= Beginning of Section =
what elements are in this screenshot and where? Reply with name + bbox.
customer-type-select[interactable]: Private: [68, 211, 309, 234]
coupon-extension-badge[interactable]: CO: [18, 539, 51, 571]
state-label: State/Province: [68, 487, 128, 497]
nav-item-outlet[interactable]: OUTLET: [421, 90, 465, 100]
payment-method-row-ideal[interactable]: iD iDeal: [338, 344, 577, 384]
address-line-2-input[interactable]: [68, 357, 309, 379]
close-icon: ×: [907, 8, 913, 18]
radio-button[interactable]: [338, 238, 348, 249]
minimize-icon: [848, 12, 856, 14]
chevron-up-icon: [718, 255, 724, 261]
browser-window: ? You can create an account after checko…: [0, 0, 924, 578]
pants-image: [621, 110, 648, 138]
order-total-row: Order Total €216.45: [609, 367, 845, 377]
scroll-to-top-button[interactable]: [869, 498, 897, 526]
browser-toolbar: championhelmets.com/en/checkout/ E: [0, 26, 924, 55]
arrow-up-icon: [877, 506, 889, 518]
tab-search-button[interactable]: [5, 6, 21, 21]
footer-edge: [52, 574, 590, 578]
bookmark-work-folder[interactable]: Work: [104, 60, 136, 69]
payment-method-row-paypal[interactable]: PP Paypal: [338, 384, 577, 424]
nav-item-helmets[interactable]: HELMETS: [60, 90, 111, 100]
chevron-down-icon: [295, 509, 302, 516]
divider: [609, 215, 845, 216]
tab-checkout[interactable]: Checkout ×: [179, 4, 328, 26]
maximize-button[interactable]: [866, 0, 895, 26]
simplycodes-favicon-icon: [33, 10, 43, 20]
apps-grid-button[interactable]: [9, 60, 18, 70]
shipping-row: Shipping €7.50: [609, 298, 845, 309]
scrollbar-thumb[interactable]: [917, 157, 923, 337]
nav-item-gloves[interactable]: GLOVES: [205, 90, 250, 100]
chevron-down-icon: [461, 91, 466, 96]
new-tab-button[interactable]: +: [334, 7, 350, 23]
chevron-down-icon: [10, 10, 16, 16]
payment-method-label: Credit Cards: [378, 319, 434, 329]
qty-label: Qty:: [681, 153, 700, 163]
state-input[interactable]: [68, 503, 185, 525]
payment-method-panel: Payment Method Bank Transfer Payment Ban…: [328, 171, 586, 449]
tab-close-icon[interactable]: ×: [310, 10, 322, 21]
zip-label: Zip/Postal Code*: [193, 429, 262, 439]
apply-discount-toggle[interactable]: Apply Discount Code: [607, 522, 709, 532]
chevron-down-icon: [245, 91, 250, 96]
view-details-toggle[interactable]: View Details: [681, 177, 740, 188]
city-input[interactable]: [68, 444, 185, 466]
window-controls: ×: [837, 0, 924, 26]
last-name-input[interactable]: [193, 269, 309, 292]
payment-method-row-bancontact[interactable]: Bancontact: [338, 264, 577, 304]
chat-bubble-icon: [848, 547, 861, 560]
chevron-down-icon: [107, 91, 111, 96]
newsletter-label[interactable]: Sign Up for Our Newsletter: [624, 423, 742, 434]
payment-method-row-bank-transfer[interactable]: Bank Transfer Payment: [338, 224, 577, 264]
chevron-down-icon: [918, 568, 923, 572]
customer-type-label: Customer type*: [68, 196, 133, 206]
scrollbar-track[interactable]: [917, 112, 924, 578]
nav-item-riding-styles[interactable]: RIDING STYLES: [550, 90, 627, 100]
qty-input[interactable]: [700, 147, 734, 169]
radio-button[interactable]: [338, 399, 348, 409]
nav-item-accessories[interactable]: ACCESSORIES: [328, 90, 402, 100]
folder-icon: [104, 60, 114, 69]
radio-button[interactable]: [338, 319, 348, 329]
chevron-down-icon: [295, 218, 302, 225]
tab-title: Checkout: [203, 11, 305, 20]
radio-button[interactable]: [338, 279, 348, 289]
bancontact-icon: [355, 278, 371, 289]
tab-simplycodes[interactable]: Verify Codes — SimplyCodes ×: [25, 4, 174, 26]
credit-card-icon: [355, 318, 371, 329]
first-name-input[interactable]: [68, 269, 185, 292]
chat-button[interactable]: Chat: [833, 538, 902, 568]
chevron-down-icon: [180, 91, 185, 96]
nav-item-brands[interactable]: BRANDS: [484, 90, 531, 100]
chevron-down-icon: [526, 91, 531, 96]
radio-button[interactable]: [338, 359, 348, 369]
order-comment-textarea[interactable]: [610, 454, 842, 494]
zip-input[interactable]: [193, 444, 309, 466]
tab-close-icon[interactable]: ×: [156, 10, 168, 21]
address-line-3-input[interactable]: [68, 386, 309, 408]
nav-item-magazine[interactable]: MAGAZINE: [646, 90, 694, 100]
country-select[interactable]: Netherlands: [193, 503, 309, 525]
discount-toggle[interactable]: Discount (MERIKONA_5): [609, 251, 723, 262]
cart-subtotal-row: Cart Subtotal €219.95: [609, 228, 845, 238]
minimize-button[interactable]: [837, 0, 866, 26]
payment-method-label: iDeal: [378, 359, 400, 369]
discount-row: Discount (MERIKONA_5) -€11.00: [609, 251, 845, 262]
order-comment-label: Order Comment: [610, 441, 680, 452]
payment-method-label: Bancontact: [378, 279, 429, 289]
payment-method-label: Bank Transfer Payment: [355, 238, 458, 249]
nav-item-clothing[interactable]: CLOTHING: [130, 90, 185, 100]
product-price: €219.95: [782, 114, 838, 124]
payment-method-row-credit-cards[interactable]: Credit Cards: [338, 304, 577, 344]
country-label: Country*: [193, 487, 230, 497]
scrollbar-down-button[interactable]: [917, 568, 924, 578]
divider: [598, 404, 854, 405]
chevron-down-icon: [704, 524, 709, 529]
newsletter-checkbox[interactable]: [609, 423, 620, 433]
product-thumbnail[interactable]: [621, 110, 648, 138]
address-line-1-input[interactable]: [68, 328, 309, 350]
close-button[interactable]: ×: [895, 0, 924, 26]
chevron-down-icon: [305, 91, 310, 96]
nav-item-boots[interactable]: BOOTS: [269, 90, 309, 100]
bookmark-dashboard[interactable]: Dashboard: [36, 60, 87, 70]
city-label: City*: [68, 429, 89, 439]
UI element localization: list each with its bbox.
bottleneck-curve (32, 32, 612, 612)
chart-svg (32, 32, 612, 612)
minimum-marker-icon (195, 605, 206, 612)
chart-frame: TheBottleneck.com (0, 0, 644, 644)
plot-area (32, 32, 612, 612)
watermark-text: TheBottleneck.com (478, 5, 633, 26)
= End of Section =
■ Work instructions
The lines to return are those in the entries above that hold "minimize".

■ Response for this exercise
minimize-icon: [848, 12, 856, 14]
minimize-button[interactable]: [837, 0, 866, 26]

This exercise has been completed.